Crescer sem produzir: o paradoxo português

Publicado a

Num momento em que a economia portuguesa regista algum crescimento, é importante não confundir dinamismo conjuntural com transformação estrutural. A verdade incómoda é que Portugal continua ainda demasiado preso a um padrão de desenvolvimento assente em trabalho intensivo e baixa produtividade, o que limita a criação de riqueza e, consequentemente, o aumento sustentável dos salários.

Segundo dados da União Europeia, a produtividade do trabalho em Portugal é cerca de 25% inferior à média comunitária. Pior: o ritmo de crescimento da produtividade tem sido anémico. Em vez de um choque de inovação, o que se observa é uma economia que ainda depende excessivamente de setores de baixos salários, como o turismo, a construção e os serviços não transacionáveis.

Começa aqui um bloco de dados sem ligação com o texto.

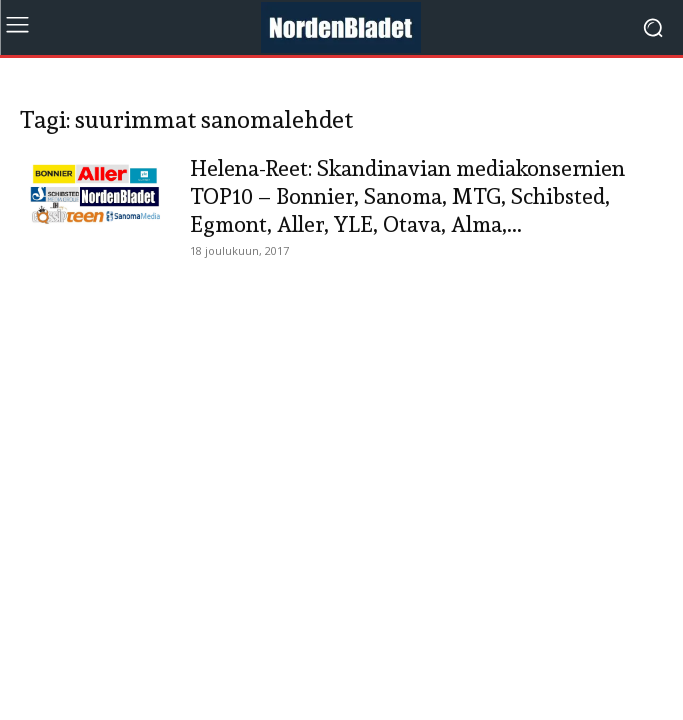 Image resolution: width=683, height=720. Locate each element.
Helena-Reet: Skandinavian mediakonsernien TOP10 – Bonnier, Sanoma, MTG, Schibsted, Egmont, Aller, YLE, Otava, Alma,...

Este não é apenas um problema económico – é um problema político. Se é certo que aprodutividade não aumenta por decreto, a verdade é que depende de escolhas estruturais: investimento em I&D, qualificação da força de trabalho, melhoria da gestão nas empresas e um Estado que não seja apenas regulador (e, muito menos, complicador!) mas facilitador da inovação.

Portugal forma quadros altamente qualificados, mas não consegue valorizá-los, tirando partido de todo o seu potencial. Muitos jovens acabam por emigrar à procura de melhores condições e perspetivas. Isto significa que estamos, na prática, a subsidiar o capital humano de outras economias mais produtivas. Simultaneamente, muitas empresas continuam a resistir à mudança, preferindo estratégias de contenção de custos à modernização tecnológica.

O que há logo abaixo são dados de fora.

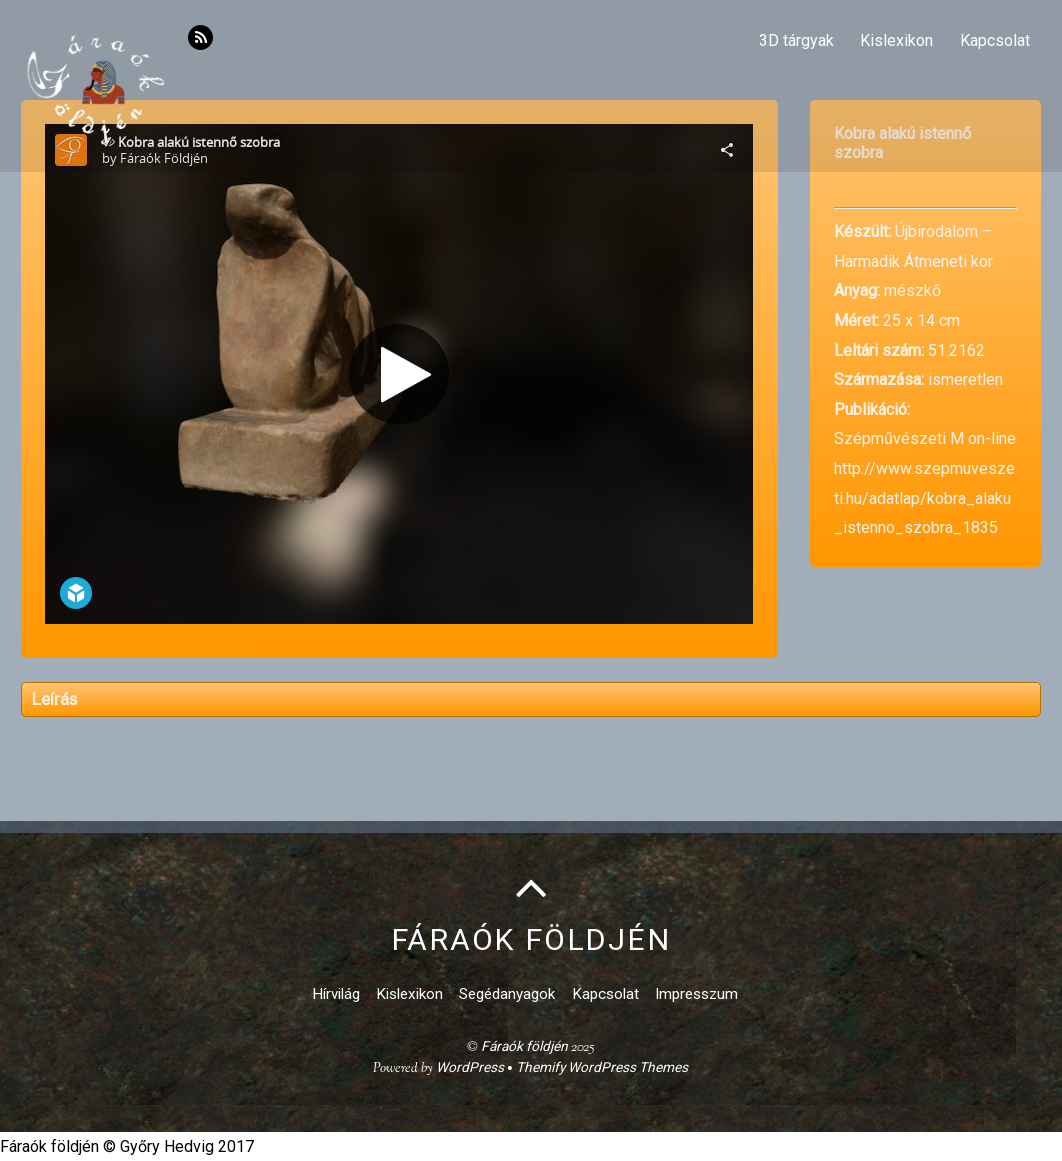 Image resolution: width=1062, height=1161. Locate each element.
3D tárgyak (796, 40)
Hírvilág (336, 994)
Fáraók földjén (524, 1046)
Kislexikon (896, 40)
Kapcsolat (995, 40)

A questão essencial é esta: queremos continuar a competir com base em baixos salários e incentivos fiscais de curto prazo? Ou vamos apostar num modelo de crescimento baseado em valor acrescentado, diferenciação e inovação? Para que esta segunda hipótese ocorra, é necessário criar condições para que valha a pena investir em Portugal– não apenas para investidores estrangeiros, mas também para os nossos próprios empreendedores e capitalistas. E aqui aplico a palavra “capitalista” sem qualquer carga ideológica, mas no sentido literal do termo: aquele que detém capital e o utiliza para criar riqueza.

O Plano de Recuperação e Resiliência representa uma oportunidade rara para modernizar infraestruturas, digitalizar a economia e qualificar o capital humano. Mas essa oportunidade será desperdiçada se as reformas estruturais forem tímidas ou dominadas pela lógica da distribuição em vez da transformação.

A baixa produtividade que se observa na economia portuguesa encontra eco também na ineficiência da própria máquina do Estado. A lentidão administrativa, a burocracia excessiva e a falta de liderança efetiva em muitos serviços públicos penalizam não só os cidadãos, mas também as empresas que enfrentam custos acrescidos, atrasos e incertezas na sua atividade.

Esta ineficiência do Estado retira competitividade ao tecido económico, ao mesmo tempo que desincentiva o investimento privado e o empreendedorismo. Um setor público mais leve e ágil, orientado para resultados e centrado no utilizador, poderia ser um catalisador da produtividade nacional, em vez do entrave silencioso que é atualmente.

Por outro lado, a política fiscal vigente continua a penalizar a criação de riqueza, dificultando a capitalização das empresas e limitando os recursos disponíveis para o autofinanciamento da inovação. A elevada carga tributária sobre o rendimento empresarial, combinada com um sistema fiscal complexo e instável, desincentiva o risco e a reinvenção.

Num país onde o investimento em I&D já é estruturalmente baixo, esta realidade agrava a dependência de fundos públicos e a dificuldade em escalar negócios inovadores. A produtividade não aumentará de forma sustentada enquanto o sistema fiscal não for reformulado para premiar o mérito, a iniciativa e a criação de valor.

Em suma , é tempo de deixar de tratar a produtividade como um conceito técnico e encará-la como aquilo que realmente é: o cerne do nosso futuro económico. Sem ela, não há crescimento sustentável, não há salários dignos, nem há país com ambição europeia.